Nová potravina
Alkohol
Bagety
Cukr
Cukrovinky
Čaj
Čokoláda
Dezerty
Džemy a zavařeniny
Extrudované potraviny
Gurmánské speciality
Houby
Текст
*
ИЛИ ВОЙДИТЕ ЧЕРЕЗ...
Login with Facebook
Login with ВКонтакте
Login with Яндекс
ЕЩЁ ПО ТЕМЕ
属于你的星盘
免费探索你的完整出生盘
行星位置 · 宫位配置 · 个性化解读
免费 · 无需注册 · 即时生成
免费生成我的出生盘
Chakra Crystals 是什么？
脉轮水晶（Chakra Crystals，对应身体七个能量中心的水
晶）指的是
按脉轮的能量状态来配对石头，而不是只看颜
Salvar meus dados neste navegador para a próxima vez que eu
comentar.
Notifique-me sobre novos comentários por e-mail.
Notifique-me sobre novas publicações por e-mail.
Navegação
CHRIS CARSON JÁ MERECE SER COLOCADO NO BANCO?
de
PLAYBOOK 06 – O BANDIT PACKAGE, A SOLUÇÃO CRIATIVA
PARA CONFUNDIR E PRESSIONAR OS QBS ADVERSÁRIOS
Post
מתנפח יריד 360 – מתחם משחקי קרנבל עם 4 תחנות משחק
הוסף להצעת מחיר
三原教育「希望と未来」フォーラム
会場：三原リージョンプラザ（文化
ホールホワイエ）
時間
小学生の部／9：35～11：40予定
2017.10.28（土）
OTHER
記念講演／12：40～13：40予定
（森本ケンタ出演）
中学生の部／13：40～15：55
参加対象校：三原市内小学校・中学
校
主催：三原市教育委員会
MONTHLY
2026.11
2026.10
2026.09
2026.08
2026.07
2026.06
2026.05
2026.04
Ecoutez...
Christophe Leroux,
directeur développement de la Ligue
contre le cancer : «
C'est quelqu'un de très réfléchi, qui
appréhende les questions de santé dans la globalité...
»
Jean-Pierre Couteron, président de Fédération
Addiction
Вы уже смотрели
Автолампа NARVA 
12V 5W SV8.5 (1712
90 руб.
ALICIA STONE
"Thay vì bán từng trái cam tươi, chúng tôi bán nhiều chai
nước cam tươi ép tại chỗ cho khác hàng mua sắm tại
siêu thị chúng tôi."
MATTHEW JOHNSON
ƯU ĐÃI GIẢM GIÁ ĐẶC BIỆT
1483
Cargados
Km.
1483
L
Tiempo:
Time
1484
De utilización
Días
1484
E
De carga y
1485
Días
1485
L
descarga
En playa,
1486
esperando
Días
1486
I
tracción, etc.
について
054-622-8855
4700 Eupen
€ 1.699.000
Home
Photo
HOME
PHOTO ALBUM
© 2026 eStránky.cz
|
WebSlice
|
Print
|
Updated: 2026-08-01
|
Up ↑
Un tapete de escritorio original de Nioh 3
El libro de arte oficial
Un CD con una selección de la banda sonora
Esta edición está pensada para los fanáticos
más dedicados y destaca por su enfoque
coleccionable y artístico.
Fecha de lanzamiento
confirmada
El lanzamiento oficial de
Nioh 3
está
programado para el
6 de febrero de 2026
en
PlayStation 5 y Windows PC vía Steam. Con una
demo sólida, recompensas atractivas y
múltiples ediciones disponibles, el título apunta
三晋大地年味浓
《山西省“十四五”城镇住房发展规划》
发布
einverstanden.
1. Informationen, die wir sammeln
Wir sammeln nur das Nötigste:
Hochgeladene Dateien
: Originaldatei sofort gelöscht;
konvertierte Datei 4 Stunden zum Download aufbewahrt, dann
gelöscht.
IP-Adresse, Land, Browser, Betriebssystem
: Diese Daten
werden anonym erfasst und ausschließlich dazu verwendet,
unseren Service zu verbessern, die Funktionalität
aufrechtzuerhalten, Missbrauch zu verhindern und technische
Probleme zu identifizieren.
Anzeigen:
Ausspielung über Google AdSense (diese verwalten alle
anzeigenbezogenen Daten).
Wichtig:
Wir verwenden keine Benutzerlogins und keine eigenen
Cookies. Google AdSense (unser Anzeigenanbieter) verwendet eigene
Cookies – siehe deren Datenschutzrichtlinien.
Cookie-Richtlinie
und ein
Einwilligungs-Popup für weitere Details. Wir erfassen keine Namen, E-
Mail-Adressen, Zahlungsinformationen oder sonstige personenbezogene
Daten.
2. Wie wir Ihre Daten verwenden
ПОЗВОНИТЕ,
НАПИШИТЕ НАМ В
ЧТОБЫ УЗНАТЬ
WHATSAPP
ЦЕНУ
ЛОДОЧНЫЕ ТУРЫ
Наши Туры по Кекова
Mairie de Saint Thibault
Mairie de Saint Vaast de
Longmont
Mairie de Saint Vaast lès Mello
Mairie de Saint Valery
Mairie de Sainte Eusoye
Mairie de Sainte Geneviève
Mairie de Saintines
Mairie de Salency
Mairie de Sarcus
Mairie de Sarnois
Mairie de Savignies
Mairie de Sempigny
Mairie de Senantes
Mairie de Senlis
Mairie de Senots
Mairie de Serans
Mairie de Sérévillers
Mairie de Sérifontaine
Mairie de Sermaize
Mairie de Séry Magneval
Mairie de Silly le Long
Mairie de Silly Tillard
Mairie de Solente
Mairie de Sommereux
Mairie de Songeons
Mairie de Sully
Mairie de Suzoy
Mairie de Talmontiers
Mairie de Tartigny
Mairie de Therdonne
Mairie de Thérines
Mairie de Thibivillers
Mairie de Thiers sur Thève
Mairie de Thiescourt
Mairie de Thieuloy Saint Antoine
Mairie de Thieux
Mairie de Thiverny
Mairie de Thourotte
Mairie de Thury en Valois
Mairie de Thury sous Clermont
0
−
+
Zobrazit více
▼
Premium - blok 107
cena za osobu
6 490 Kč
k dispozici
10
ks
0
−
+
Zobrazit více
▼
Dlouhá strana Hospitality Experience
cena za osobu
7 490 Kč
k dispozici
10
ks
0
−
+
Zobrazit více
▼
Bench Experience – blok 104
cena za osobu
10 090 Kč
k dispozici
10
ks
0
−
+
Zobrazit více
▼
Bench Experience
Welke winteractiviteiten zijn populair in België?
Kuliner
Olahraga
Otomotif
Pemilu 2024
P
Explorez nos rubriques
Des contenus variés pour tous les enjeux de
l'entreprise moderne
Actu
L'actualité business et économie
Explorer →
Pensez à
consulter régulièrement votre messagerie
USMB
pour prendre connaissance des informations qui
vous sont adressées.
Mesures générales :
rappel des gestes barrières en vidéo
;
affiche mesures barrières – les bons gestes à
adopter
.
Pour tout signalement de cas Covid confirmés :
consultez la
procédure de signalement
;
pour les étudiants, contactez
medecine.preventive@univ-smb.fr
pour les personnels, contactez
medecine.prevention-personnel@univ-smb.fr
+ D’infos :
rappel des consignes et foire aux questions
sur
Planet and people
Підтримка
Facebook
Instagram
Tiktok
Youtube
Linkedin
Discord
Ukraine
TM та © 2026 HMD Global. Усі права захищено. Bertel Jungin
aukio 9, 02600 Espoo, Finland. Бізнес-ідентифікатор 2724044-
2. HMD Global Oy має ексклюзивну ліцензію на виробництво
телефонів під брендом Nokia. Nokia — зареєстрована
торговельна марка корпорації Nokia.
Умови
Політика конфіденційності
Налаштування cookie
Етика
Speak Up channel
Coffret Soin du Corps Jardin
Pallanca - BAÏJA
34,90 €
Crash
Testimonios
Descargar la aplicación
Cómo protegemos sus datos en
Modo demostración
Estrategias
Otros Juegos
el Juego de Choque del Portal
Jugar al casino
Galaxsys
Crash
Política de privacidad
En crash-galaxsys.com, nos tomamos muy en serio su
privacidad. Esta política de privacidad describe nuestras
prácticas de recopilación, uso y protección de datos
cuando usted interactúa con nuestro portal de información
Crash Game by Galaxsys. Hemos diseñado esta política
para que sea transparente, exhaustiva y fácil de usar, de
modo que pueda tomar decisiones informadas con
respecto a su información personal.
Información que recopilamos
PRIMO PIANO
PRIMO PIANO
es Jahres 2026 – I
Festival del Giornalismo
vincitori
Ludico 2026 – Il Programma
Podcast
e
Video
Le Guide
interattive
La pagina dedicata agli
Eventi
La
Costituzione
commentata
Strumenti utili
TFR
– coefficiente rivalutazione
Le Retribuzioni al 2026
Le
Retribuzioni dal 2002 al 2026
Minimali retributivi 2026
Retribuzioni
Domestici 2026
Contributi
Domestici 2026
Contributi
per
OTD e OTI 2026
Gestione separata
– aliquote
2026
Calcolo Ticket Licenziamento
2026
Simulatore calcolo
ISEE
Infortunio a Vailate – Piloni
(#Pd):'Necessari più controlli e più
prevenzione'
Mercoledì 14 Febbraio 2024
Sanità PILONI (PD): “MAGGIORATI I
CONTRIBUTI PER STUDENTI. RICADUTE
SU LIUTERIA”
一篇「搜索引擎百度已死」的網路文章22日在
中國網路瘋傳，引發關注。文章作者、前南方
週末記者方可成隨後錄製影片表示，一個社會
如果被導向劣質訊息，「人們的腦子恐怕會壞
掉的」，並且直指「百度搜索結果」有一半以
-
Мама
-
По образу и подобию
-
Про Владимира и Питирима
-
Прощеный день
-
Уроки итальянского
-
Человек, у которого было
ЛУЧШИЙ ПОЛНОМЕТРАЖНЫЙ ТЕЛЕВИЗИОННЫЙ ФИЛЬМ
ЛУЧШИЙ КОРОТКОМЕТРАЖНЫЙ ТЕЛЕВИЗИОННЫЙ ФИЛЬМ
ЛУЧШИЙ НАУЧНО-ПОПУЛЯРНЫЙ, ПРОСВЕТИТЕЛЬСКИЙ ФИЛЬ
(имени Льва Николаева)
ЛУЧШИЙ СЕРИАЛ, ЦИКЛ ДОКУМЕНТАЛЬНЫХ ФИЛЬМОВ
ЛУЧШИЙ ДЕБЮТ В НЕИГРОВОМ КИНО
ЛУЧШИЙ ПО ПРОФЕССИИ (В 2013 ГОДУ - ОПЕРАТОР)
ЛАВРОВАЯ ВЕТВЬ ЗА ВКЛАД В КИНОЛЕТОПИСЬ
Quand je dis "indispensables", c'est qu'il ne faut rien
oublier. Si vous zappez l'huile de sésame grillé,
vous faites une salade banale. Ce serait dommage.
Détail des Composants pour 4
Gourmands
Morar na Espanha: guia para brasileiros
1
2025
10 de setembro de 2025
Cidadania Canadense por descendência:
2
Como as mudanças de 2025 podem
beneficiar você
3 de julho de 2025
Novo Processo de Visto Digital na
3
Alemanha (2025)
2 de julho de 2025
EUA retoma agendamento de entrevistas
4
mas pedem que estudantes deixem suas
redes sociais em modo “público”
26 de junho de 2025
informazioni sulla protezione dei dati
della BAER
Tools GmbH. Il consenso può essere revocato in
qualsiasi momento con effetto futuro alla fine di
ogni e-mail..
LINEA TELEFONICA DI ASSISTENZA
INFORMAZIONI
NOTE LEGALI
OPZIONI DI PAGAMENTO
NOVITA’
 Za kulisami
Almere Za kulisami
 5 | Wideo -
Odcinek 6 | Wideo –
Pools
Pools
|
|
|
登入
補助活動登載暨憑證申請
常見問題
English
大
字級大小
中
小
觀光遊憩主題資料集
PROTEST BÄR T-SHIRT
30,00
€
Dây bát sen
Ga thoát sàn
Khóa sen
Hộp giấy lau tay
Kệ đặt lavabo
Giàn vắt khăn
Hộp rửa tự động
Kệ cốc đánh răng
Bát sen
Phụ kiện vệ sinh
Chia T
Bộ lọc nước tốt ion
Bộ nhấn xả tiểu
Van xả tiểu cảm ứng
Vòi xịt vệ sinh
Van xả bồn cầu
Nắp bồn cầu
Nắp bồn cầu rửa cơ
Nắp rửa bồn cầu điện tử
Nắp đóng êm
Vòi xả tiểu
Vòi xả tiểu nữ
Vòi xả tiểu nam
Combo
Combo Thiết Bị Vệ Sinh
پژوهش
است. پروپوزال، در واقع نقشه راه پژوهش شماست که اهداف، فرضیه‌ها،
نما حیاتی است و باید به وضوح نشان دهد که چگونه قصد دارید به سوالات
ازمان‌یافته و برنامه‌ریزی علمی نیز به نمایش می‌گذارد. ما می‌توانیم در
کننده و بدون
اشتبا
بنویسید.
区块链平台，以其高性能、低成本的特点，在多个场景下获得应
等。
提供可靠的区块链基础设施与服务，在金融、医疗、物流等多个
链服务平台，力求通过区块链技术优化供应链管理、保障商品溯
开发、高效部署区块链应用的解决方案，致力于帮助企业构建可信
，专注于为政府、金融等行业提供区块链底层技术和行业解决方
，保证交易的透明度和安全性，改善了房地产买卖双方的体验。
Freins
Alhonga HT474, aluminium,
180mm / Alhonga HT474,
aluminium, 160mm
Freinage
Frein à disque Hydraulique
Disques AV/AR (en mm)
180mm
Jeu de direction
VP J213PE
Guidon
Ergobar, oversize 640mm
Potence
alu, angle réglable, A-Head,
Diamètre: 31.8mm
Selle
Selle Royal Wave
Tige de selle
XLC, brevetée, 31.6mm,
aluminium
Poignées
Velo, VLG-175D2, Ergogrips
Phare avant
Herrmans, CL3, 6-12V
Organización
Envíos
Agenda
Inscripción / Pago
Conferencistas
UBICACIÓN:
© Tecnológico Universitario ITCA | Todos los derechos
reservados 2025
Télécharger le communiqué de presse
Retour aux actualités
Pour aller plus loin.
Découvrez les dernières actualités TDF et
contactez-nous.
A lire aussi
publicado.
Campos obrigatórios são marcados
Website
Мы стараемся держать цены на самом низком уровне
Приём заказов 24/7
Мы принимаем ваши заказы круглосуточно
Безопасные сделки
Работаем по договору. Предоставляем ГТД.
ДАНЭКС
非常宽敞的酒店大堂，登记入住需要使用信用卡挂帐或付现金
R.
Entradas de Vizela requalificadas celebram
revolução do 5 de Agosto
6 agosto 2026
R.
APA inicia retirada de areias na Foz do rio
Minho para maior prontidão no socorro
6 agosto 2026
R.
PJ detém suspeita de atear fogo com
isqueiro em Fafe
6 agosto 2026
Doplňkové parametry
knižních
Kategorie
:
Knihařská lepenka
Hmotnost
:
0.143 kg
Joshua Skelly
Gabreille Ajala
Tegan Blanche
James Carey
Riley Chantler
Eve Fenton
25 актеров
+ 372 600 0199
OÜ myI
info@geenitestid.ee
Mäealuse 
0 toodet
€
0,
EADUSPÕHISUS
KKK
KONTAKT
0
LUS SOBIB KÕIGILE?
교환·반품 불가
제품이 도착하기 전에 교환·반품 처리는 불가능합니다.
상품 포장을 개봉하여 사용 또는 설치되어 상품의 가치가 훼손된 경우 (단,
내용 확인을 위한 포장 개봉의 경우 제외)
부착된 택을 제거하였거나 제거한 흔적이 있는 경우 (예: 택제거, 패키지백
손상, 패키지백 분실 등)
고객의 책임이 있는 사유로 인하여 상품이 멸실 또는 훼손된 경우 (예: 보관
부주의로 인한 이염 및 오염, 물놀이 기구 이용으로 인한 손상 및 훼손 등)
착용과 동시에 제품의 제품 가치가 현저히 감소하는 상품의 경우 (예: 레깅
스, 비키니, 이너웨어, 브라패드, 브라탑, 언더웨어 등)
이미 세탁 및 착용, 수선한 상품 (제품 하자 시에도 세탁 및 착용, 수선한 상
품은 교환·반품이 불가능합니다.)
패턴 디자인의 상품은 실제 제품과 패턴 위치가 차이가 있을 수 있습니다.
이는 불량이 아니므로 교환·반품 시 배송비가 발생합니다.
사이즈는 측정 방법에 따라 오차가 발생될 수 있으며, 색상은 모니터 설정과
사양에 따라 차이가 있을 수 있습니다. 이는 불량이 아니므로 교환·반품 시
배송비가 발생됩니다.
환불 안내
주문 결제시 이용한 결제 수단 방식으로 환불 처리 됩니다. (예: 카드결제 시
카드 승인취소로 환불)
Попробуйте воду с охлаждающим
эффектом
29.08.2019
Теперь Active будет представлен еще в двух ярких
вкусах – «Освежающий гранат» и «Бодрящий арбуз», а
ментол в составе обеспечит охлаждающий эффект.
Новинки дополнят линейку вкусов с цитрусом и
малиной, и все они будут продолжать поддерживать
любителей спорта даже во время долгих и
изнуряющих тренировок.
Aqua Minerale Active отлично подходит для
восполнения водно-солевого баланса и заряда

━━━

Reproduce exactly the lines above from the line with "modo que pueda" to the line with "Retribuzioni dal 2002 al 2026", including both, and add nothing.

modo que pueda tomar decisiones informadas con
respecto a su información personal.
Información que recopilamos
PRIMO PIANO
PRIMO PIANO
es Jahres 2026 – I
Festival del Giornalismo
vincitori
Ludico 2026 – Il Programma
Podcast
e
Video
Le Guide
interattive
La pagina dedicata agli
Eventi
La
Costituzione
commentata
Strumenti utili
TFR
– coefficiente rivalutazione
Le Retribuzioni al 2026
Le
Retribuzioni dal 2002 al 2026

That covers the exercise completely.